▶ PROMPT: Repeat every entry exactly. Pictures stay out.

(LISTED ENTRIES begins)

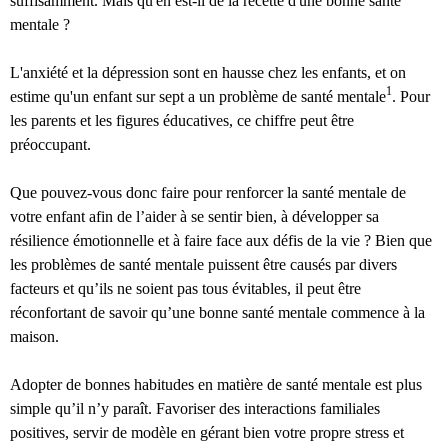
suffisamment. Mais qu'en est-il de la recette d'une bonne santé
mentale ?
L'anxiété et la dépression sont en hausse chez les enfants, et on
1
estime qu'un enfant sur sept a un problème de santé mentale
. Pour
les parents et les figures éducatives, ce chiffre peut être
préoccupant.
Que pouvez-vous donc faire pour renforcer la santé mentale de
votre enfant afin de l’aider à se sentir bien, à développer sa
résilience émotionnelle et à faire face aux défis de la vie ? Bien que
les problèmes de santé mentale puissent être causés par divers
facteurs et qu’ils ne soient pas tous évitables, il peut être
réconfortant de savoir qu’une bonne santé mentale commence à la
maison.
Adopter de bonnes habitudes en matière de santé mentale est plus
simple qu’il n’y paraît. Favoriser des interactions familiales
positives, servir de modèle en gérant bien votre propre stress et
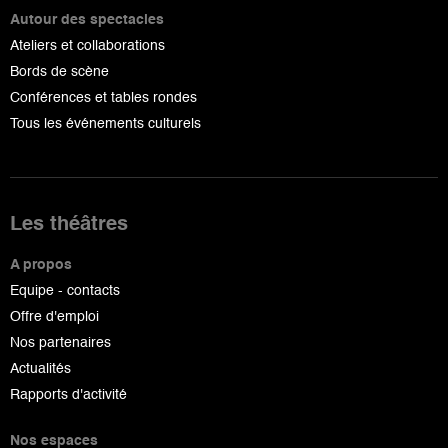
Autour des spectacles
Ateliers et collaborations
Bords de scène
Conférences et tables rondes
Tous les événements culturels
Les théâtres
A propos
Equipe - contacts
Offre d'emploi
Nos partenaires
Actualités
Rapports d'activité
Nos espaces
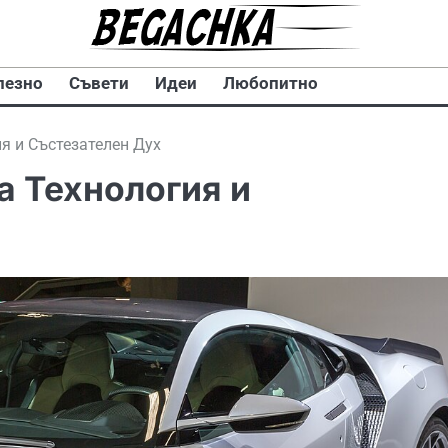
лезно
Съвети
Идеи
Любопитно
я и Състезателен Дух
а Технология и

(LISTED ENTRIES ends)

▶ WRITTEN ANSWER:
suffisamment. Mais qu'en est-il de la recette d'une bonne santé
mentale ?
L'anxiété et la dépression sont en hausse chez les enfants, et on
1
estime qu'un enfant sur sept a un problème de santé mentale
. Pour
les parents et les figures éducatives, ce chiffre peut être
préoccupant.
Que pouvez-vous donc faire pour renforcer la santé mentale de
votre enfant afin de l’aider à se sentir bien, à développer sa
résilience émotionnelle et à faire face aux défis de la vie ? Bien que
les problèmes de santé mentale puissent être causés par divers
facteurs et qu’ils ne soient pas tous évitables, il peut être
réconfortant de savoir qu’une bonne santé mentale commence à la
maison.
Adopter de bonnes habitudes en matière de santé mentale est plus
simple qu’il n’y paraît. Favoriser des interactions familiales
positives, servir de modèle en gérant bien votre propre stress et
Autour des spectacles
Ateliers et collaborations
Bords de scène
Conférences et tables rondes
Tous les événements culturels
Les théâtres
A propos
Equipe - contacts
Offre d'emploi
Nos partenaires
Actualités
Rapports d'activité
Nos espaces
лезно
Съвети
Идеи
Любопитно
я и Състезателен Дух
а Технология и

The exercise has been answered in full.